I hadn't heard about the book or realized the theme of those movies. It's an interesting dilemma: how to go after the big problems of society with a rational mind, and then not lose your rational mind in the process!

We have to change our habits, starting with ourselves. It's not easy, but as people change, so will society.

Lots of complexities to think about here. Great post.

Kathleen said...

Thank you, Ruth. Each of these movies has a personal quest/transformation theme going on for the main characters...and the guru types are side characters who serve as dubious mentor or catalyst, but they are both fun movies that bring up multiple personal and social issues in fun ways.

Kristin said...

I heard Ehrenreich speak once, a few years ago, and she was FABULOUS. She talked about how various people had given her meditative techniques that had her imagine herself at battle with the cancer cells--but she pointed out that the cancer cells are not alien invaders in the way the pink ribbon communities have you envision. They are your own cells, produced by your own body.

She had this wry laugh, and she said, "I have a PhD in Cellular Immunology, so I know these things."

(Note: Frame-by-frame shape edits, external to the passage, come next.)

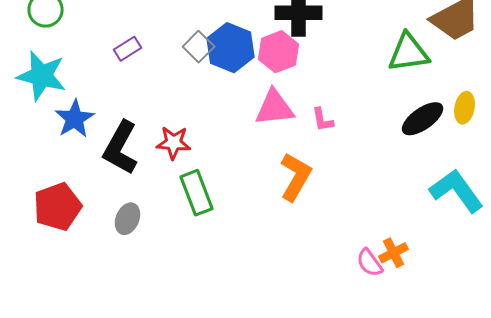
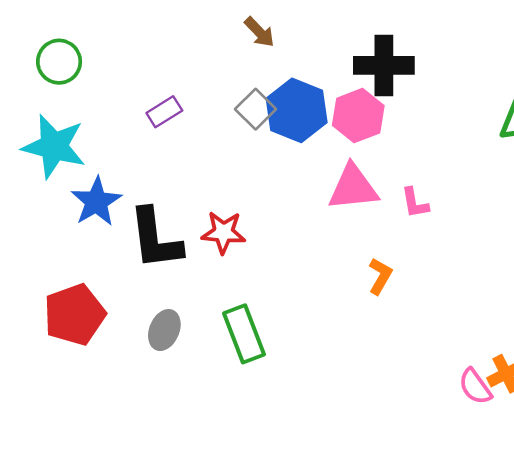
black L-shape: (120, 148) -> (155, 239), turned -36
orange L-shape: (296, 177) -> (380, 276), size x0.6
green rectangle: (196, 193) -> (244, 334), moved

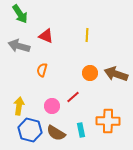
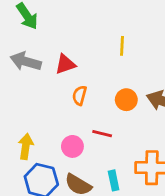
red triangle: (46, 36) -> (65, 64), moved, turned -42
orange semicircle: (42, 70) -> (80, 95), moved
red line: (73, 97) -> (102, 134), turned 56

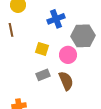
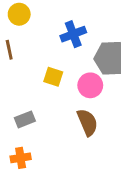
gray rectangle: (43, 75) -> (25, 119), moved

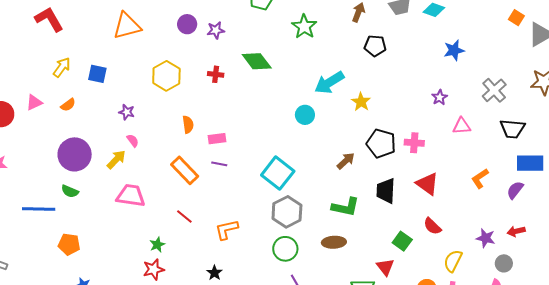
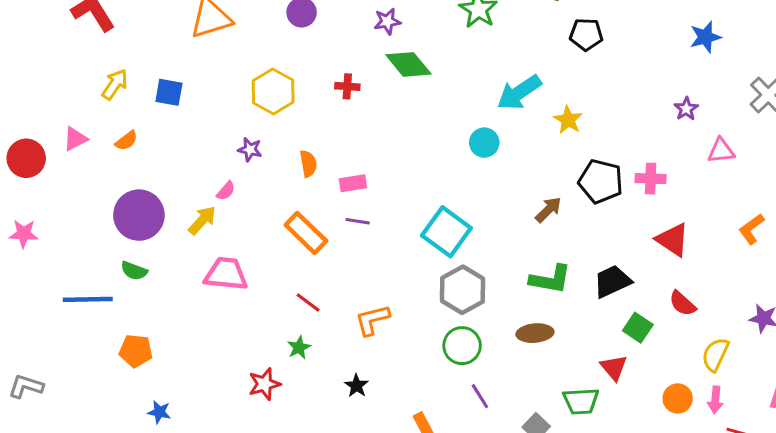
purple star: (216, 30) -> (387, 21), moved
purple star: (127, 112) -> (250, 149), moved
pink semicircle: (133, 141) -> (226, 191), turned 80
black trapezoid: (386, 191) -> (612, 281), moved, turned 64
green star: (157, 245) -> (299, 347), moved

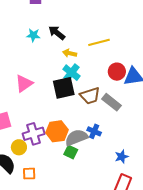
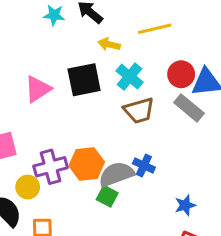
cyan cross: (71, 73) -> (130, 77), moved
black square: (64, 88) -> (84, 80), moved
gray rectangle: (111, 102) -> (189, 108), moved

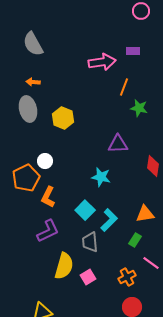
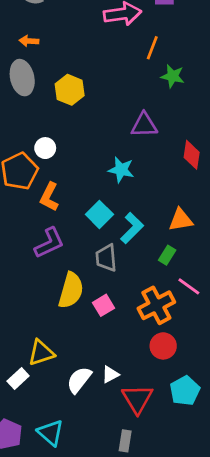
orange cross: (127, 277) -> (156, 305), size x1.5

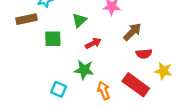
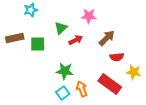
brown rectangle: (26, 19) -> (15, 38), moved
red arrow: (93, 43) -> (76, 40), moved
cyan square: (59, 89) -> (63, 93), moved, turned 32

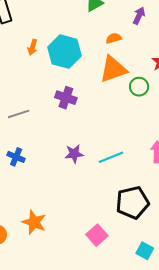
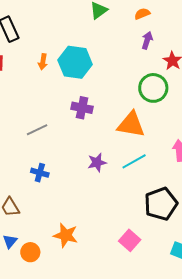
purple arrow: (139, 16) -> (147, 40), moved
orange semicircle: (114, 38) -> (142, 14), moved
orange triangle: (113, 69) -> (131, 125), moved, turned 36
green circle: (139, 87) -> (153, 88), size x1.5

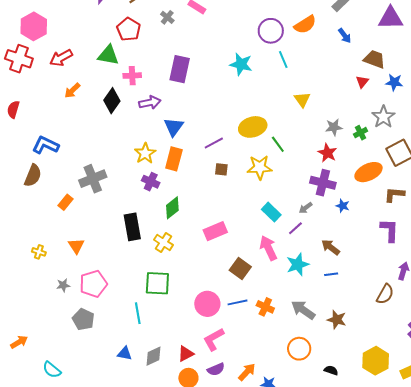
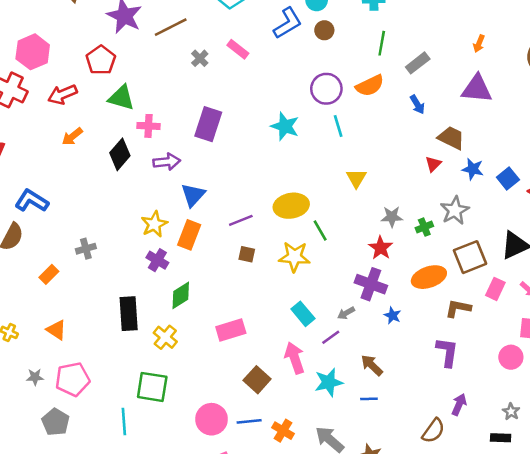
red pentagon: (129, 29) -> (101, 60), moved
gray cross: (93, 179) -> (86, 249), size x0.6
orange triangle: (76, 246) -> (56, 330), turned -30

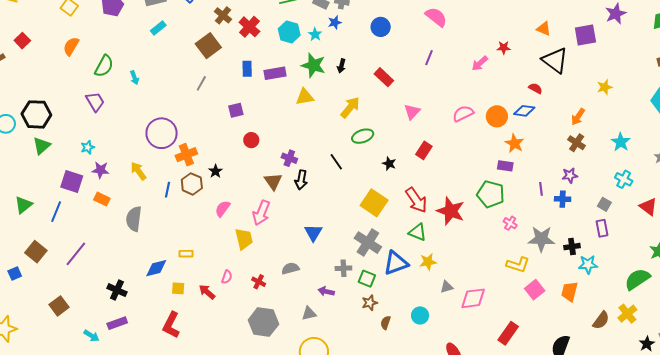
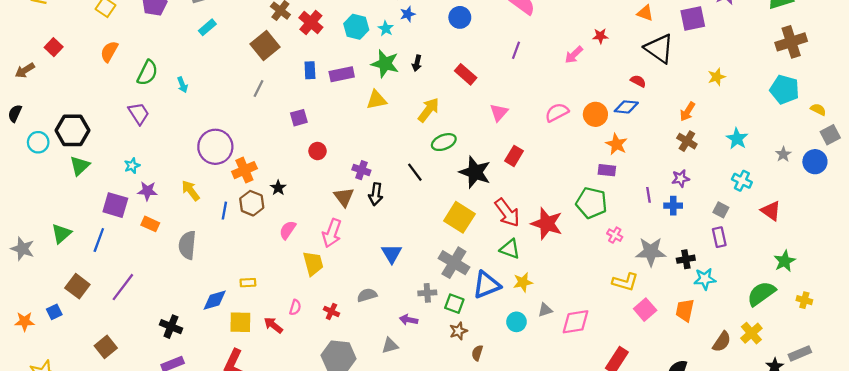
black star: (389, 164) -> (475, 172), size x2.0
yellow square: (178, 288) -> (240, 322), size x1.5
cyan circle: (420, 315) -> (516, 322), moved

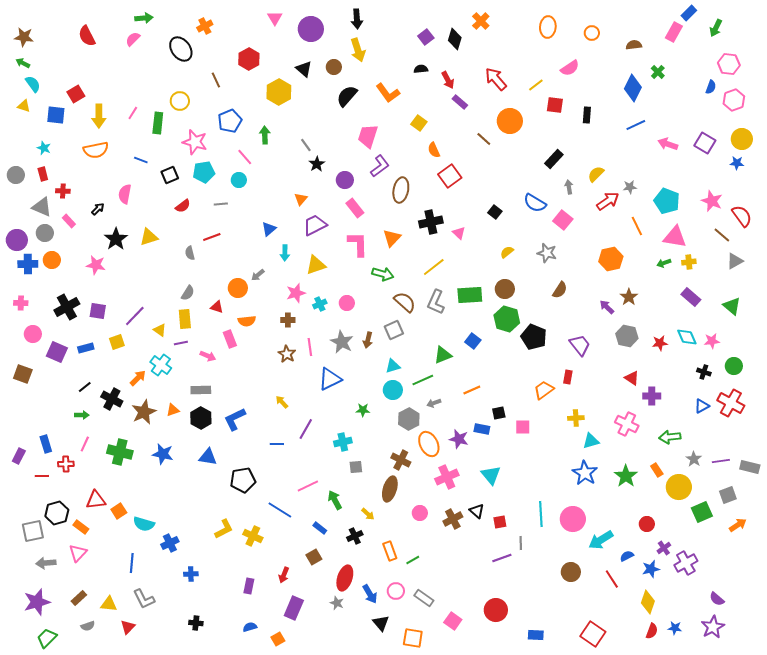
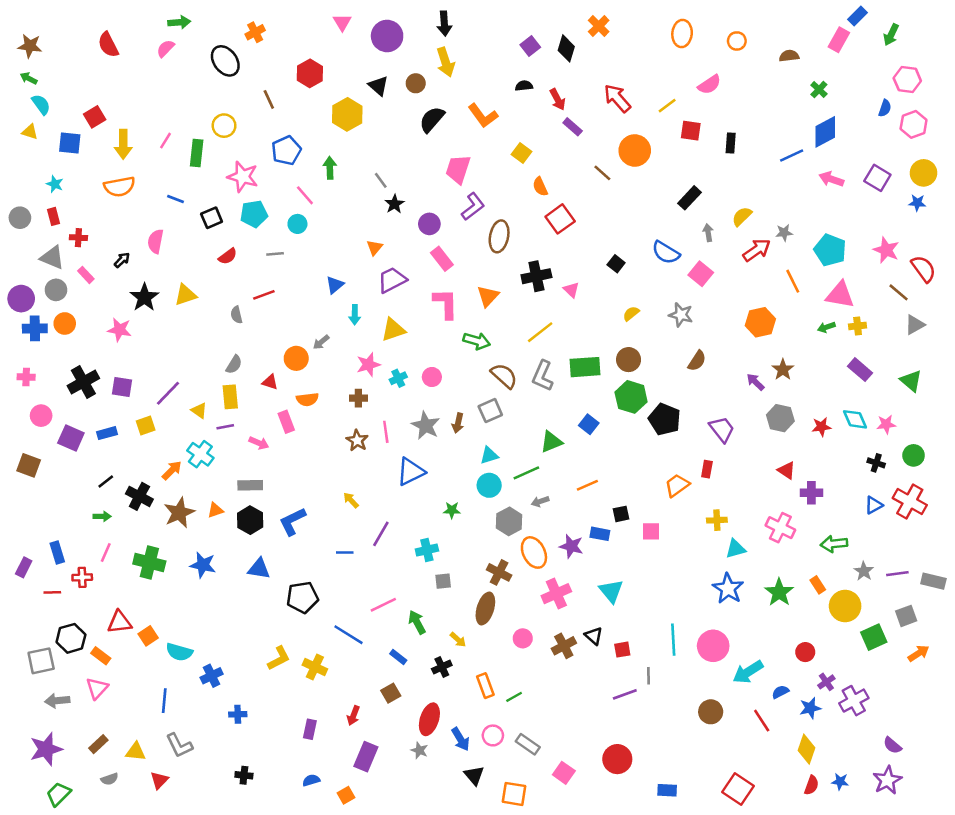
blue diamond: (633, 88) -> (825, 132), moved, turned 36

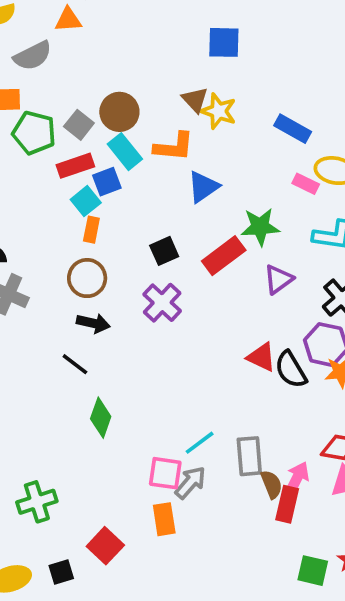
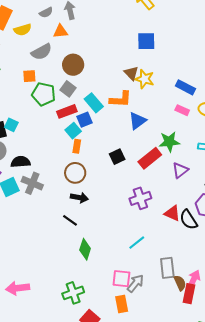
brown circle: (119, 112) -> (73, 65), moved
pink rectangle: (306, 184) -> (182, 110), moved
purple cross: (162, 303) -> (140, 198), moved, turned 30
cyan line: (200, 443) -> (137, 243), moved
green cross: (37, 502) -> (73, 293), moved

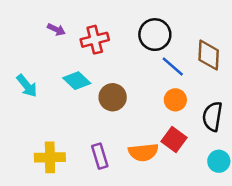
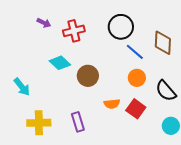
cyan arrow: (27, 86) -> (22, 87), moved
black semicircle: (212, 116) -> (166, 91), turned -50
orange semicircle: (143, 152) -> (112, 104), moved, size x0.7

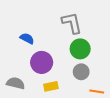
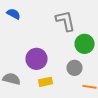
blue semicircle: (27, 38) -> (14, 14), moved
green circle: (80, 49) -> (84, 44), moved

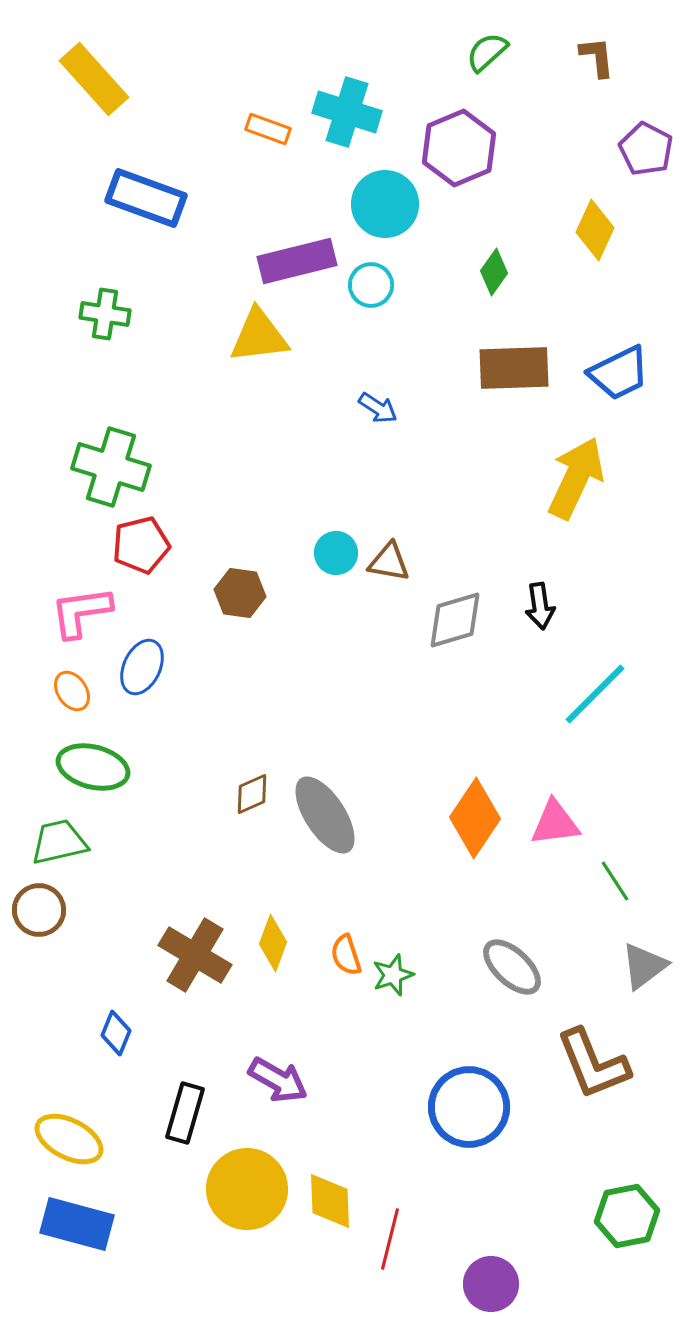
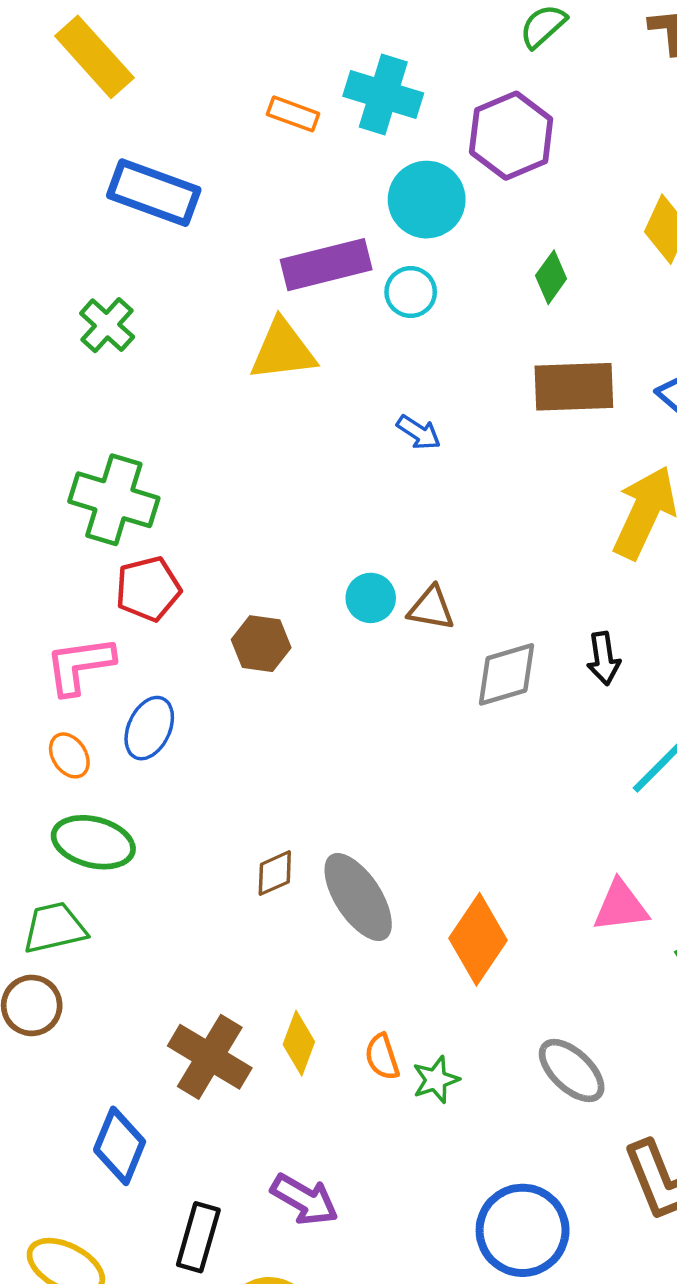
green cross: (105, 314) -> (107, 325), turned 33
orange diamond: (475, 818) -> (478, 939), moved
blue diamond: (116, 1033) -> (120, 1146), size x1.5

In fact, I wrote about seeing her here: http://kristinberkey-abbott.blogspot.com/2009/10/seeing-barbara-ehrenreich.html

Thanks for reminding me of what a gift she is!

Kathleen said...

And thanks for the link to your blog entry on her!

Crack You Whip said...

I am going to read this book. I completely agree and have heard of her before, just never took the time to explore her writings further.

Well-written post!

Kathleen said...

Thank you. I always enjoy her writing.

seana said...

I'm a bit of a curmudgeon, so too much positive thinking irritates me--although too much negative thinking irritates me even more!

Kathleen said...

But you're fun, cranky or not, Seana. Hey, my candidate was evidently gerrymandered out of my district, I noticed at the primary today...

seana said...

For some reason, I am not getting comment notifications on your blog, but better late than never, I rather ruefully acknowledge this example of gerrymandering.

Kathleen said...

Happy to hear from you any time you stop by. Sigh...and if I understood comment notifications, etc., I would make things easy for you and all who visit. But that little ripple in my brain has not been activated.

Lin said...

Kathleen - I am late to the party, as usual, but here it is. This post about Ehrenreich's book couldn't have been more timely. My brain has been full of a sneaky irritation about all of the glossy feel good stuff I'd been seeing and reading lately. It was driving me nuts that I couldn't put a name to it and here is your post and my neurons started firing away. Your blog always makes me think - and adds a chuckle and often an insight. I hope you don't mind, I referenced your blog and Ehrenreich's book in a post. Thank you!

Kathleen said...

Enjoyed your post, Lin, and your connection of irritation to pearl! Yes! Sometimes the irritation, the complaint, the truthful confrontation with a negative thing...is of remarkable value!!